◆ YOUR ASSIGNMENT ◆
In the records below, find the line with "eful, more awkward, and cares" and the line with "n the Deacons’". Print both exactly, along with every line between them, and no other line.
##########
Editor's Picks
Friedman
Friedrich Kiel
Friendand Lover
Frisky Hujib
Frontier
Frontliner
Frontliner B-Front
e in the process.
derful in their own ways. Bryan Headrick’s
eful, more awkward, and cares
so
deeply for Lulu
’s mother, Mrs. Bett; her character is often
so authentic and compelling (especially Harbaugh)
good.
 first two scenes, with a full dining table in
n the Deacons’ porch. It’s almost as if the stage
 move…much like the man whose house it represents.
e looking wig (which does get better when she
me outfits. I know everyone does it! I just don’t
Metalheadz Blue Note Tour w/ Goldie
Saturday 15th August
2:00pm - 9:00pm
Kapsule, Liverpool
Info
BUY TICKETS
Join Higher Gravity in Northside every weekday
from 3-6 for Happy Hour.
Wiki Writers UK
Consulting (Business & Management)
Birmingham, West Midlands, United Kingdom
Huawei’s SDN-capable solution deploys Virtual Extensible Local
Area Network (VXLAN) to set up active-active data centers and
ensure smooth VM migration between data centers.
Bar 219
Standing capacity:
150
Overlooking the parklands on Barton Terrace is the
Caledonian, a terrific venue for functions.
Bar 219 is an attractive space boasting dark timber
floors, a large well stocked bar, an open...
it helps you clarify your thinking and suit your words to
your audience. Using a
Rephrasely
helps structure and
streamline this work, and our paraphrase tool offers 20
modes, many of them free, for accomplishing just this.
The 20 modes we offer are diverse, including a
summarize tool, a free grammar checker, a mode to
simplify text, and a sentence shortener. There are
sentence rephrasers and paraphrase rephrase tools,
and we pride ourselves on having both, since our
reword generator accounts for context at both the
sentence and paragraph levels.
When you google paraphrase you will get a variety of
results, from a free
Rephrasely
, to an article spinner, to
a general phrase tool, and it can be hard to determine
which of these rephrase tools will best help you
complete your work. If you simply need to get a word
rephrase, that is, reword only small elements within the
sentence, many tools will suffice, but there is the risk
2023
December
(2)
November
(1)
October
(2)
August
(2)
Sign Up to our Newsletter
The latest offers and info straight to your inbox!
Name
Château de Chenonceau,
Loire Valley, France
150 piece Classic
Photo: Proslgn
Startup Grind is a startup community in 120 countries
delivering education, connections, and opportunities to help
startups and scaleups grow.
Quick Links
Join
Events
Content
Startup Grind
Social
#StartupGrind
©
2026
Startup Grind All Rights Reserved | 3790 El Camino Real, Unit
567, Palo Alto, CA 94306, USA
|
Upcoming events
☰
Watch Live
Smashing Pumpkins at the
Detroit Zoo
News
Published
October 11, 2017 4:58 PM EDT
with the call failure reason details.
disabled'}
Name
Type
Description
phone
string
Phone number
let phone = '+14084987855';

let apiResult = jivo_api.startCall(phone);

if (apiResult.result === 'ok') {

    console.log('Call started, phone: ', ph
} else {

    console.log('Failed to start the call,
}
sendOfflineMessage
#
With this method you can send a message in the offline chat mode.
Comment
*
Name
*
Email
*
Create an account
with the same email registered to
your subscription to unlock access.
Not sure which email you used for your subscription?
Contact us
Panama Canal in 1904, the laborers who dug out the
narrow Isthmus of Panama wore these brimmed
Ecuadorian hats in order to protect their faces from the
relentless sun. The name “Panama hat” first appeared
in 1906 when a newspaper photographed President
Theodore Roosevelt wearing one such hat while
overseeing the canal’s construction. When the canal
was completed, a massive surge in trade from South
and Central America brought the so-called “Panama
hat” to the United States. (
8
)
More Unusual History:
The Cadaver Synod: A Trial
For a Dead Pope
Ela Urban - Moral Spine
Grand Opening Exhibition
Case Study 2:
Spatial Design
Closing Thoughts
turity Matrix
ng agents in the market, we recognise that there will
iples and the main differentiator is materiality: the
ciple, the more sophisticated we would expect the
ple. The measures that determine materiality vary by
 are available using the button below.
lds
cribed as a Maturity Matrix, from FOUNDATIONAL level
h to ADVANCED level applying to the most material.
##########
◆ SOLUTION FOR THIS PROBLEM ◆
eful, more awkward, and cares
so
deeply for Lulu
’s mother, Mrs. Bett; her character is often
so authentic and compelling (especially Harbaugh)
good.
 first two scenes, with a full dining table in
n the Deacons’ porch. It’s almost as if the stage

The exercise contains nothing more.